On 13/07/2023 20:28, Benjamin Kietzman wrote:
Canonical alternative layouts sounds like a workable path forward. Perhaps
understandably, my immediate thought is how I could rephrase Utf8View as a
canonical alternative layout for Utf8. In light of that, I have a few
questions to clarify what constitutes support for a canonical alternative
layout. Specifically:
- do we extend Field to indicate if and which alternative layout is being
used
- or do we add AltSchema to wrap a schema and indicate which of its
fields have alternate layouts
- ...
- do we extend RecordBatch to support canonical alternative layouts
- or do we add AltRecordBatch for that purpose (which iiuc would
complicate dictionary batches containing any column of an alternate layout)
- ...
To add context, one of the reasons we could not just use extension types
for Utf8View is that these are required to be backed by a known layout, and
no primary layout in the format has a variable number of buffers. In order
to accommodate Utf8View as an alternative layout, the minimal change which
I can think of right now is
- to add `stringField::alternative_layout` to identify alternative layouts
in a Schema
- to extend RecordBatch with support for variable buffer counts
This will put some burden on implementers to navigate the multiple
character buffers when reading serialized arrow batches. However it will
not require that any implementations' data structures support multiple
buffers since the explicit default for any implementation is to always
convert Utf8View to Utf8. If this sounds acceptable, I'll prepare a draft
PR which
- adds language for canonical alternative layouts to Columnar.rst
- addsField::alternative_layout andRecordBatch::variable_buffer_counts
- adds the "view" alternative layout for the Utf8 Type as an initial example
Ben Kietzman
On Thu, Jul 13, 2023, 18:32 Aldrin<octalene....@pm.me.invalid> wrote:
Thanks Neal and Weston!
I prepared a diagram to solidify my own understanding of the context,
which can be found at [1].
I think alternative layouts sounds like a nice first approach to allowing
new layouts that can be supported lazily (implemented when it is
beneficial) by various implementations of the Arrow Columnar Format. But, I
do think that it's just a (practical) formalization of saying what layouts
are required and which ones are optional.

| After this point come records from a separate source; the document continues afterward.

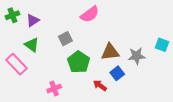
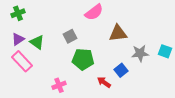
purple triangle: (33, 20) -> (18, 39), moved
cyan square: (162, 45) -> (165, 51), moved
brown triangle: (110, 52) -> (118, 33), moved
green pentagon: (79, 62) -> (83, 59), turned -30

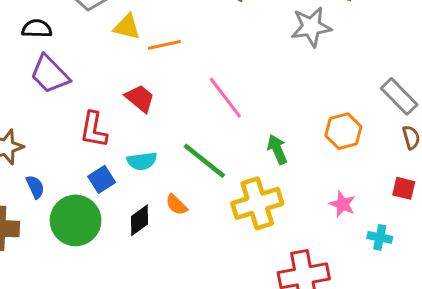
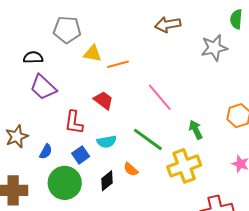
blue semicircle: (35, 187) -> (46, 152), moved, turned 56

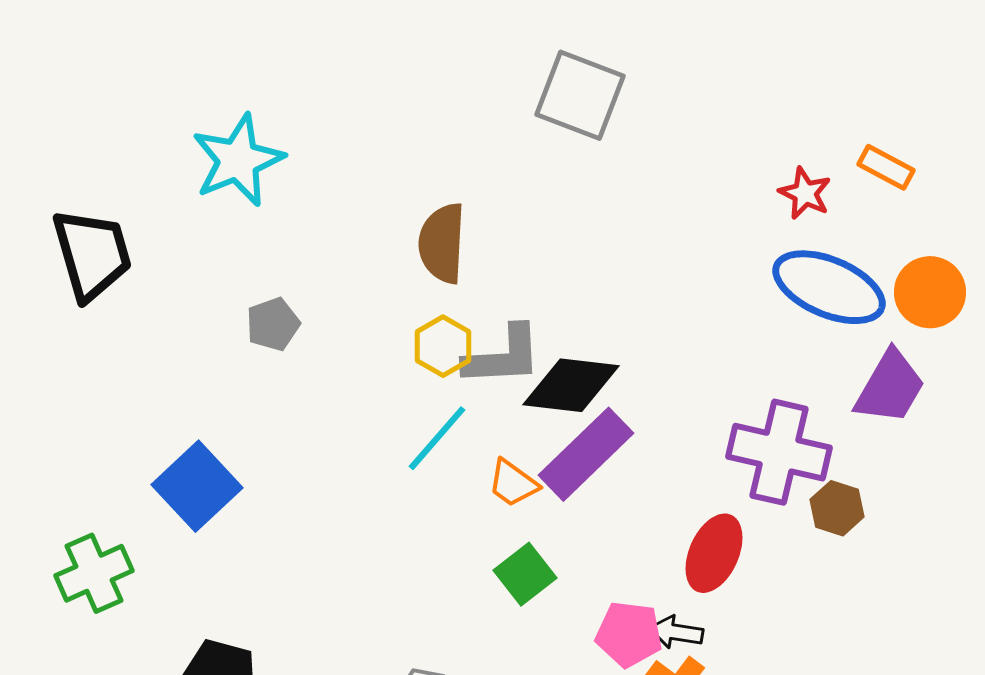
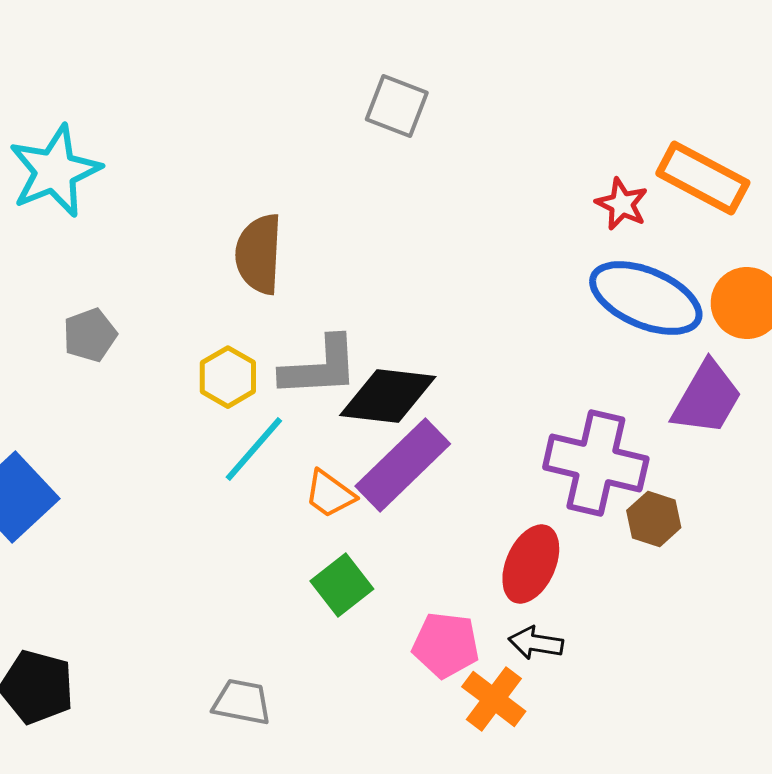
gray square: (580, 95) -> (397, 106), size x0.7
orange rectangle: (886, 167) -> (703, 178), size x1.6
yellow hexagon: (443, 346) -> (228, 377), moved
black arrow: (676, 632) -> (536, 643), moved

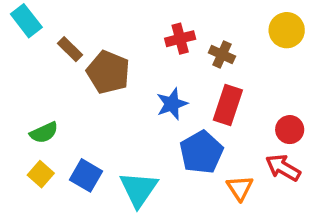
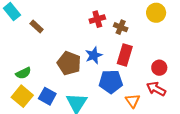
brown pentagon: (108, 72) -> (69, 63), moved
blue pentagon: (201, 152) -> (111, 82), turned 30
yellow square: (41, 174) -> (22, 96), size x1.5

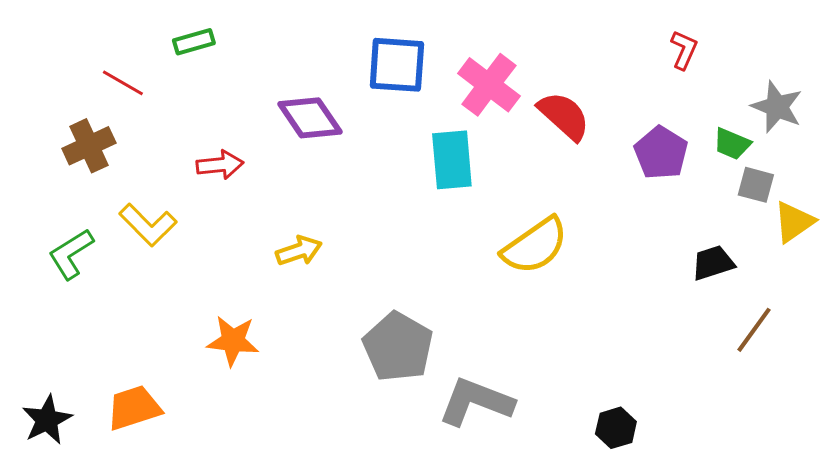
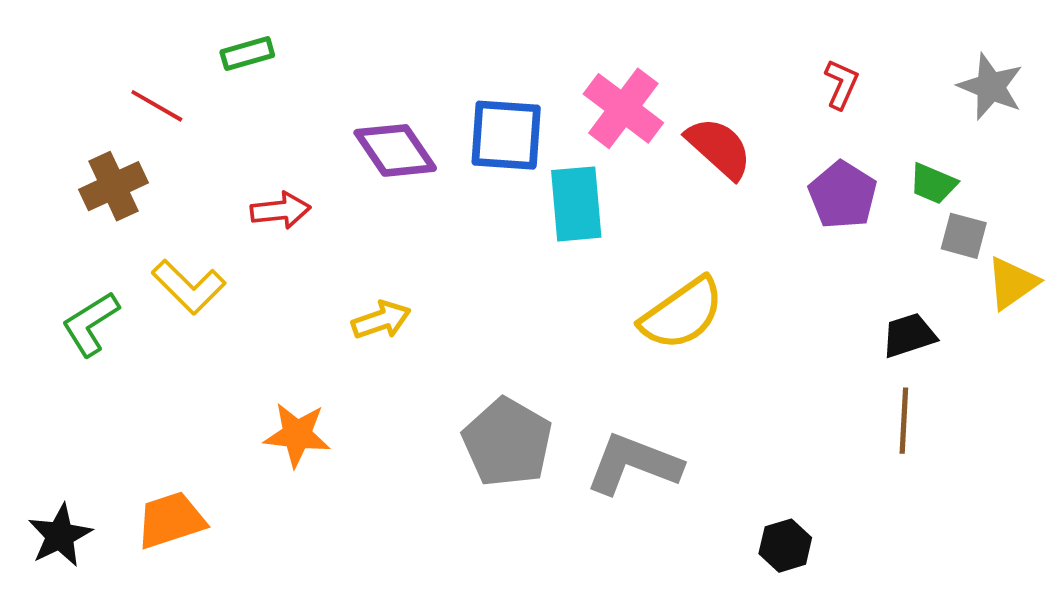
red L-shape: (684, 50) -> (841, 84), moved
blue square: (397, 65) -> (506, 135), moved
gray star: (777, 107) -> (991, 87), moved
brown line: (754, 330) -> (904, 421), moved, turned -33
gray L-shape: (476, 402) -> (634, 464), moved

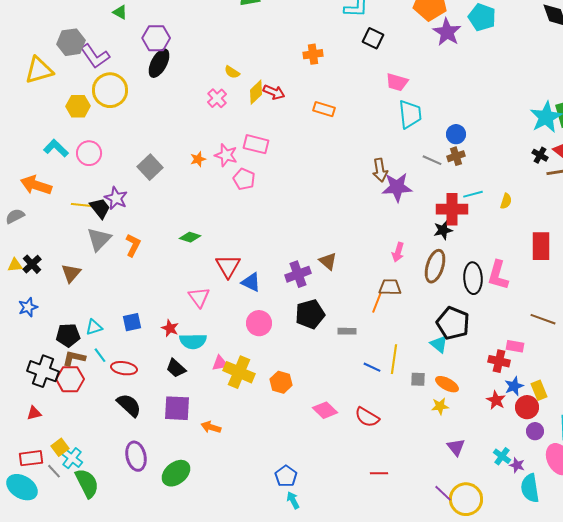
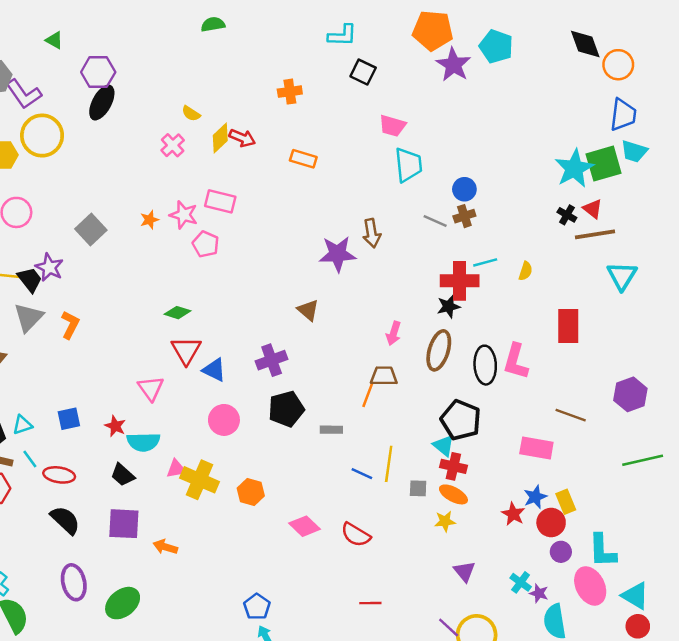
purple star: (397, 187) -> (337, 254), moved
green diamond: (190, 237) -> (178, 313), moved
brown triangle: (328, 261) -> (308, 310), moved
pink rectangle: (515, 346) -> (536, 448), size x1.5
red cross: (499, 361) -> (453, 466), moved

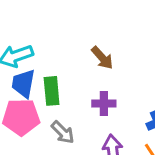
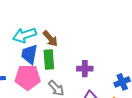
brown arrow: (102, 58) -> (50, 39), moved

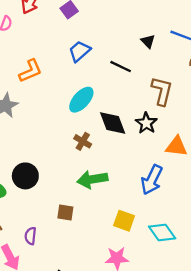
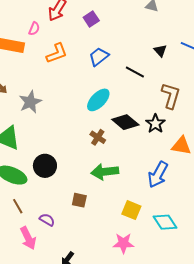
orange L-shape: (30, 71) -> (57, 53), moved
black diamond: (113, 123) -> (125, 122), turned -32
purple semicircle: (30, 236) -> (47, 220), turned 112

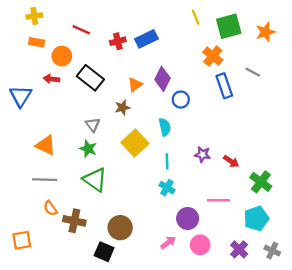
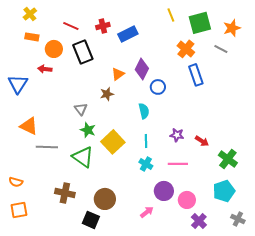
yellow cross: (34, 16) -> (30, 14), turned -32
red cross: (118, 41) -> (103, 26), moved
gray line: (253, 72) -> (221, 49), moved
black rectangle: (90, 78) -> (83, 52), moved, turned 30
yellow square: (135, 143) -> (113, 142), moved
orange triangle: (46, 145) -> (29, 126), moved
green star: (88, 149) -> (88, 130), moved
gray line: (45, 180) -> (47, 147), moved
pink line: (219, 200) -> (178, 164), moved
orange semicircle: (50, 208) -> (16, 182), moved, turned -40
pink circle: (200, 245) -> (187, 200), moved
purple cross: (239, 249) -> (199, 221), moved

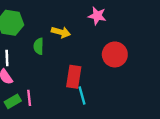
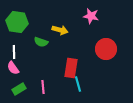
green semicircle: (39, 46) -> (41, 42), turned -72
pink line: (29, 98) -> (43, 87), moved

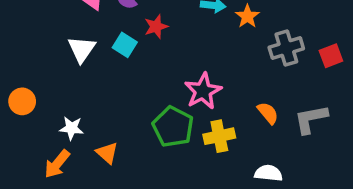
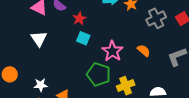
cyan square: (125, 45) -> (83, 38), moved
orange semicircle: (268, 113) -> (144, 51), moved
yellow cross: (219, 136) -> (126, 86), moved

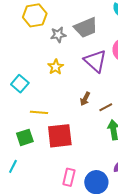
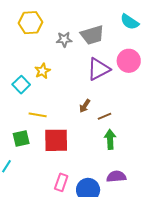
yellow hexagon: (35, 15) -> (31, 23), moved
purple triangle: (95, 61) -> (99, 69), turned 45
yellow star: (56, 67) -> (43, 71), moved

From the making of the diagram, I also decided that the discussion isn't
limited to performance, since there are several reasons new physical
layouts may be proposed (or, at least, there are many aspects of
performance). Even if it's not "canonical alternative layouts," I think it
is important that there be some process for developers that use Arrow to
propose extensions to the columnar format without having to prove out the
benefits for libraries that use a different tech stack (e.g. rust vs C++ vs
go).
[1]:
https://docs.google.com/presentation/d/1EiBgwtoYW6ADTxFc9iRs8KLPV0st0GZqmGy40Uz8jPk/edit?usp=sharing
# ------------------------------
# Aldrin
https://github.com/drin/
https://gitlab.com/octalene
https://keybase.io/octalene
------- Original Message -------
On Thursday, July 13th, 2023 at 10:49, Dane Pitkin
<d...@voltrondata.com.INVALID> wrote:
I am in favor of this proposal. IMO the Arrow project is the right place
to
standardize both the interoperability and operability of columnar data
layouts. Data engines are a core component of the Arrow ecosystem and the
project should be able to grow with these data engines as they converge
on
new layouts. Since columnar data is ubiquitous in analytical workloads,
we
are seeing a natural progression into optimizing those workloads. This
includes new lossless compression schemes for columnar data that allows
engines to operate directly on the compressed data (e.g. RLE). If we
can't
reliably support the growing needs of the broader data engine ecosystem
in
a timely manner, then I also fear Arrow might lose relevancy over time.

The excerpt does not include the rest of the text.